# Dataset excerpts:

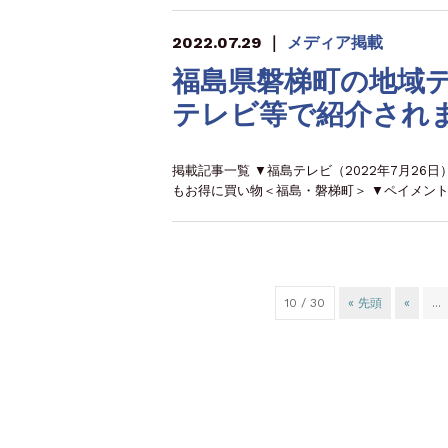
2022.07.29
｜
メディア掲載
福島県磐梯町の地域
テレビ等で紹介され
掲載記事一覧 ▼福島テレビ（2022年7月2
もお得に買い物＜福島・磐梯町＞ ▼ペイメントナ
10 / 30
« 先頭
«
...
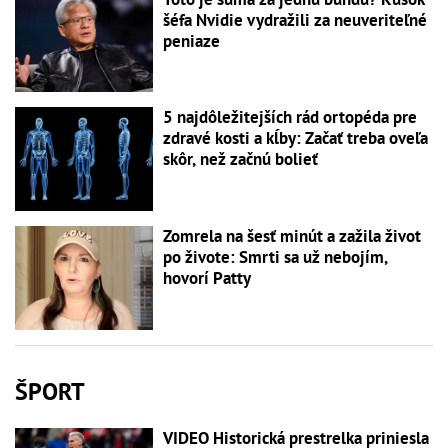
šéfa Nvidie vydražili za neuveriteľné
peniaze
5 najdôležitejších rád ortopéda pre
zdravé kosti a kĺby: Začať treba oveľa
skôr, než začnú bolieť
Zomrela na šesť minút a zažila život
po živote: Smrti sa už nebojím,
hovorí Patty
ŠPORT
VIDEO Historická prestrelka priniesla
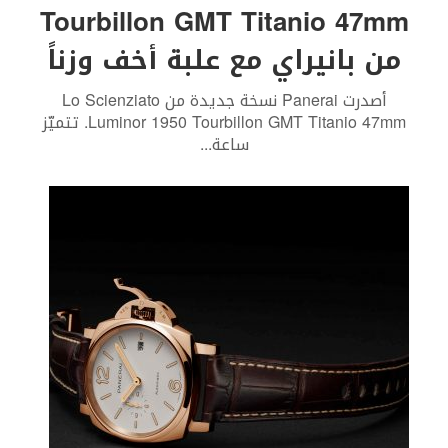
Tourbillon GMT Titanio 47mm
من بانيراي مع علبة أخف وزناً
أصدرت Panerai نسخة جديدة من Lo Scienziato
Luminor 1950 Tourbillon GMT Titanio 47mm. تتميّز
ساعة
...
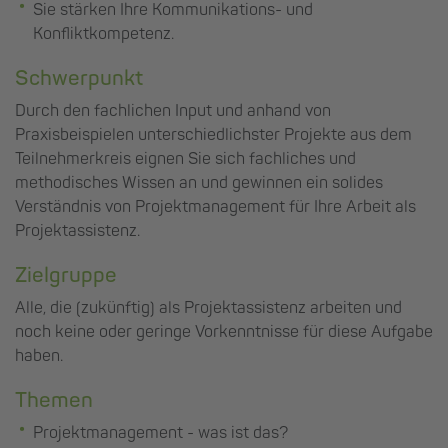
Sie stärken Ihre Kommunikations- und
Konfliktkompetenz.
Schwerpunkt
Durch den fachlichen Input und anhand von
Praxisbeispielen unterschiedlichster Projekte aus dem
Teilnehmerkreis eignen Sie sich fachliches und
methodisches Wissen an und gewinnen ein solides
Verständnis von Projektmanagement für Ihre Arbeit als
Projektassistenz.
Zielgruppe
Alle, die (zukünftig) als Projektassistenz arbeiten und
noch keine oder geringe Vorkenntnisse für diese Aufgabe
haben.
Themen
Projektmanagement - was ist das?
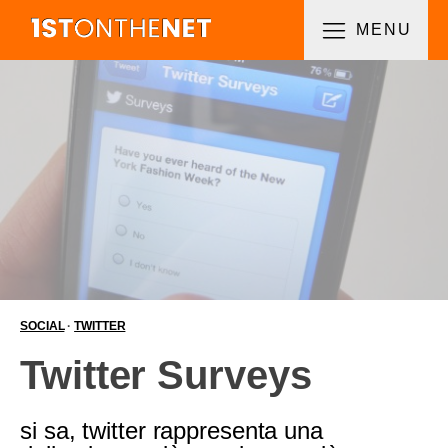
MENU
SOCIAL
·
TWITTER
Twitter Surveys
si sa, twitter rappresenta una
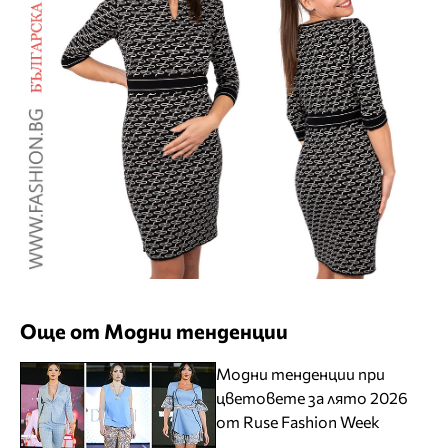
Още от Модни тенденции
Модни тенденции при
цветовете за лято 2026
от Ruse Fashion Week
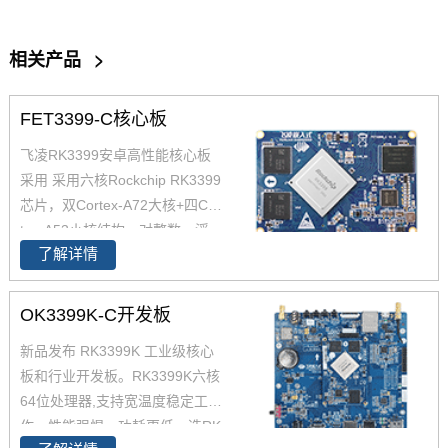
相关产品
>
FET3399-C核心板
飞凌RK3399安卓高性能核心板
采用 采用六核Rockchip RK3399
芯片，双Cortex-A72大核+四Cor
tex-A53小核结构，对整数、浮
了解详情
点、内存等作了大幅优化，在整
体性能、功耗及核心面积三个方
面提升。以下将对瑞芯微芯片RK
OK3399K-C开发板
3399参数,RK3399核心板方案及
新品发布 RK3399K 工业级核心
其性能做具体介绍。如您对飞凌
板和行业开发板。RK3399K六核
RK3399系列核心板有兴趣，欢
64位处理器,支持宽温度稳定工
迎咨询了解。
作，性能强悍，功耗更低。选RK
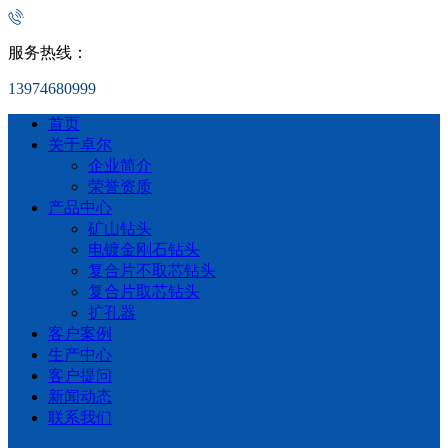
服务热线：
13974680999
首页
关于卓尔
企业简介
荣誉资质
产品中心
矿山钻头
电镀金刚石钻头
复合片不取芯钻头
复合片取芯钻头
扩孔器
客户案例
生产中心
客户提问
新闻动态
联系我们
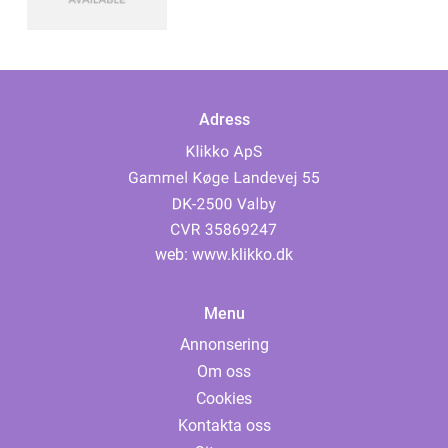
Adress
web:
www.klikko.dk
Menu
Annonsering
Om oss
Cookies
Kontakta oss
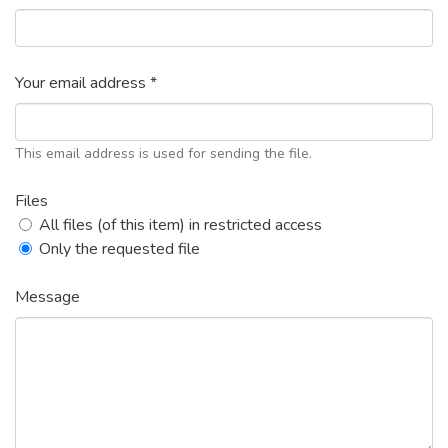
Your email address *
This email address is used for sending the file.
Files
All files (of this item) in restricted access
Only the requested file
Message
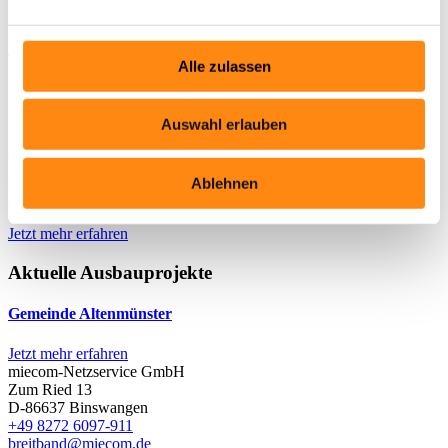
vernetzten Zukunft.
Mit von der Partie waren dabei
Silvia Kleinscheck
(M-net
Telekommunikations GmbH),
Jürgen Schuster
(Corwese GmbH)
Alle zulassen
und
Thilo Kurz
(Deutsche Telekom).
Aktuelles
Auswahl erlauben
07.07.2026
Ablehnen
Die Gemeinde Dürrlauingen ist fit für die digitale Zukunft!
Jetzt mehr erfahren
Aktuelle Ausbauprojekte
Gemeinde Altenmünster
Jetzt mehr erfahren
miecom-Netzservice GmbH
Zum Ried 13
D-86637
Binswangen
+49 8272 6097-911
breitband@miecom.de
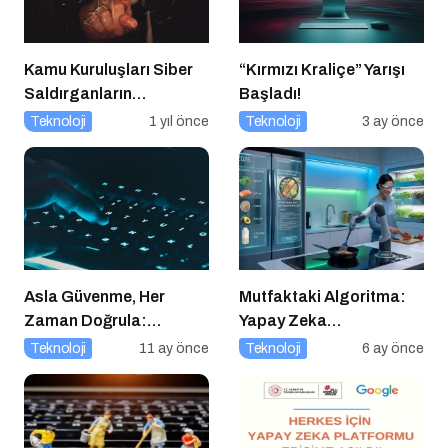
Kamu Kuruluşları Siber
“Kırmızı Kraliçe” Yarışı
Saldırganların
Başladı!
Hedefinde
Teknoloji
1 yıl önce
Teknoloji
3 ay önce
Asla Güvenme, Her
Mutfaktaki Algoritma:
Zaman Doğrula:
Yapay Zeka
Şirketler İçin Parola
Gastronomiyi Nasıl
Teknoloji
11 ay önce
Teknoloji
6 ay önce
Güvenliği Alarmı
Yeniden Programlıyor?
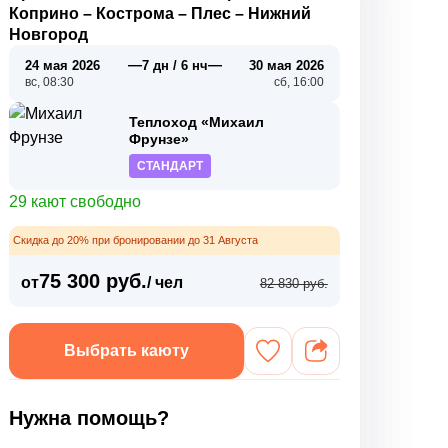
Коприно
–
Кострома
–
Плес
–
Нижний
Новгород
—
—
24 мая 2026
7 дн / 6 нч
30 мая 2026
вс, 08:30
сб, 16:00
Теплоход «Михаил
Фрунзе»
СТАНДАРТ
29 кают свободно
Скидка до 20% при бронировании до 31 Августа
75 300 руб.
от
/ чел
82 830 руб.
Выбрать каюту
Нужна помощь?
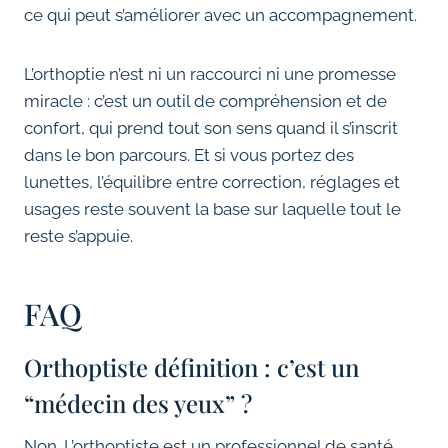
ce qui peut s’améliorer avec un accompagnement.
L’orthoptie n’est ni un raccourci ni une promesse
miracle : c’est un outil de compréhension et de
confort, qui prend tout son sens quand il s’inscrit
dans le bon parcours. Et si vous portez des
lunettes, l’équilibre entre correction, réglages et
usages reste souvent la base sur laquelle tout le
reste s’appuie.
FAQ
Orthoptiste définition : c’est un
“médecin des yeux” ?
Non. L’orthoptiste est un professionnel de santé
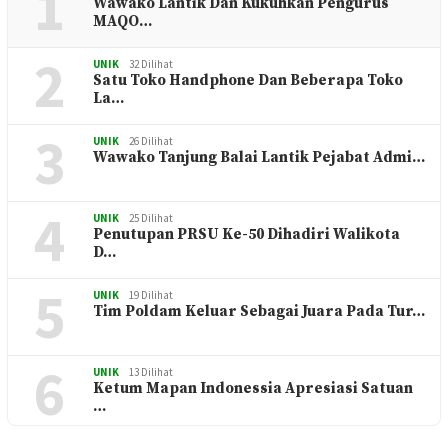
1
UNIK
40 Dilihat
Wawako Lantik Dan Kukuhkan Pengurus
MAQO…
2
UNIK
32 Dilihat
Satu Toko Handphone Dan Beberapa Toko
La…
3
UNIK
26 Dilihat
Wawako Tanjung Balai Lantik Pejabat Admi…
4
UNIK
25 Dilihat
Penutupan PRSU Ke-50 Dihadiri Walikota
D…
5
UNIK
19 Dilihat
Tim Poldam Keluar Sebagai Juara Pada Tur…
6
UNIK
13 Dilihat
Ketum Mapan Indonessia Apresiasi Satuan
…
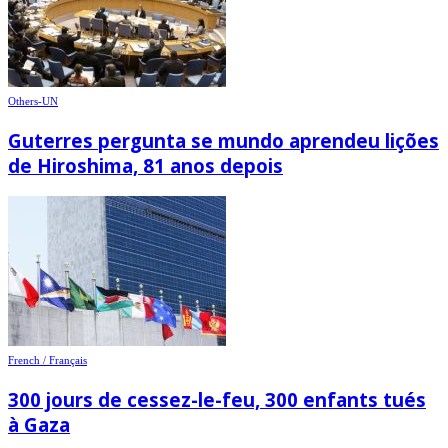
Others-UN
Guterres pergunta se mundo aprendeu lições
de Hiroshima, 81 anos depois
French / Français
300 jours de cessez-le-feu, 300 enfants tués
à Gaza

# Task to carry out:
Output every entry word for word, but omit the pictures.

# Response area:
2022.07.29
｜
メディア掲載
福島県磐梯町の地域
テレビ等で紹介され
掲載記事一覧 ▼福島テレビ（2022年7月2
もお得に買い物＜福島・磐梯町＞ ▼ペイメントナ
10 / 30
« 先頭
«
...
šéfa Nvidie vydražili za neuveriteľné
peniaze
5 najdôležitejších rád ortopéda pre
zdravé kosti a kĺby: Začať treba oveľa
skôr, než začnú bolieť
Zomrela na šesť minút a zažila život
po živote: Smrti sa už nebojím,
hovorí Patty
ŠPORT
VIDEO Historická prestrelka priniesla
Tourbillon GMT Titanio 47mm
من بانيراي مع علبة أخف وزناً
أصدرت Panerai نسخة جديدة من Lo Scienziato
Luminor 1950 Tourbillon GMT Titanio 47mm. تتميّز
ساعة
...
Sie stärken Ihre Kommunikations- und
Konfliktkompetenz.
Schwerpunkt
Durch den fachlichen Input und anhand von
Praxisbeispielen unterschiedlichster Projekte aus dem
Teilnehmerkreis eignen Sie sich fachliches und
methodisches Wissen an und gewinnen ein solides
Verständnis von Projektmanagement für Ihre Arbeit als
Projektassistenz.
Zielgruppe
Alle, die (zukünftig) als Projektassistenz arbeiten und
noch keine oder geringe Vorkenntnisse für diese Aufgabe
haben.
Themen
Projektmanagement - was ist das?
MENU
SOCIAL
·
TWITTER
Twitter Surveys
si sa, twitter rappresenta una
Още от Модни тенденции
Модни тенденции при
цветовете за лято 2026
от Ruse Fashion Week
相关产品
>
FET3399-C核心板
飞凌RK3399安卓高性能核心板
采用 采用六核Rockchip RK3399
芯片，双Cortex-A72大核+四Cor
tex-A53小核结构，对整数、浮
了解详情
点、内存等作了大幅优化，在整
体性能、功耗及核心面积三个方
面提升。以下将对瑞芯微芯片RK
OK3399K-C开发板
3399参数,RK3399核心板方案及
新品发布 RK3399K 工业级核心
其性能做具体介绍。如您对飞凌
板和行业开发板。RK3399K六核
RK3399系列核心板有兴趣，欢
64位处理器,支持宽温度稳定工
迎咨询了解。
作，性能强悍，功耗更低。选RK
服务热线：
13974680999
首页
关于卓尔
企业简介
荣誉资质
产品中心
矿山钻头
电镀金刚石钻头
复合片不取芯钻头
复合片取芯钻头
扩孔器
客户案例
生产中心
客户提问
新闻动态
联系我们
Adress
web:
www.klikko.dk
Menu
Annonsering
Om oss
Cookies
Kontakta oss
Your email address *
This email address is used for sending the file.
Files
All files (of this item) in restricted access
Only the requested file
Message
vernetzten Zukunft.
Mit von der Partie waren dabei
Silvia Kleinscheck
(M-net
Telekommunikations GmbH),
Jürgen Schuster
(Corwese GmbH)
Alle zulassen
und
Thilo Kurz
(Deutsche Telekom).
Aktuelles
Auswahl erlauben
07.07.2026
Ablehnen
Die Gemeinde Dürrlauingen ist fit für die digitale Zukunft!
Jetzt mehr erfahren
Aktuelle Ausbauprojekte
Gemeinde Altenmünster
Jetzt mehr erfahren
miecom-Netzservice GmbH
Zum Ried 13
D-86637
Binswangen
+49 8272 6097-911
breitband@miecom.de
Kamu Kuruluşları Siber
“Kırmızı Kraliçe” Yarışı
Saldırganların
Başladı!
Hedefinde
Teknoloji
1 yıl önce
Teknoloji
3 ay önce
Asla Güvenme, Her
Mutfaktaki Algoritma:
Zaman Doğrula:
Yapay Zeka
Şirketler İçin Parola
Gastronomiyi Nasıl
Teknoloji
11 ay önce
Teknoloji
6 ay önce
Güvenliği Alarmı
Yeniden Programlıyor?
Коприно
–
Кострома
–
Плес
–
Нижний
Новгород
—
—
24 мая 2026
7 дн / 6 нч
30 мая 2026
вс, 08:30
сб, 16:00
Теплоход «Михаил
Фрунзе»
СТАНДАРТ
29 кают свободно
Скидка до 20% при бронировании до 31 Августа
75 300 руб.
от
/ чел
82 830 руб.
Выбрать каюту
Нужна помощь?
ce qui peut s’améliorer avec un accompagnement.
L’orthoptie n’est ni un raccourci ni une promesse
miracle : c’est un outil de compréhension et de
confort, qui prend tout son sens quand il s’inscrit
dans le bon parcours. Et si vous portez des
lunettes, l’équilibre entre correction, réglages et
usages reste souvent la base sur laquelle tout le
reste s’appuie.
FAQ
Orthoptiste définition : c’est un
“médecin des yeux” ?
Non. L’orthoptiste est un professionnel de santé
1
UNIK
40 Dilihat
Wawako Lantik Dan Kukuhkan Pengurus
MAQO…
2
UNIK
32 Dilihat
Satu Toko Handphone Dan Beberapa Toko
La…
3
UNIK
26 Dilihat
Wawako Tanjung Balai Lantik Pejabat Admi…
4
UNIK
25 Dilihat
Penutupan PRSU Ke-50 Dihadiri Walikota
D…
5
UNIK
19 Dilihat
Tim Poldam Keluar Sebagai Juara Pada Tur…
6
UNIK
13 Dilihat
Ketum Mapan Indonessia Apresiasi Satuan
…
Others-UN
Guterres pergunta se mundo aprendeu lições
de Hiroshima, 81 anos depois
French / Français
300 jours de cessez-le-feu, 300 enfants tués
à Gaza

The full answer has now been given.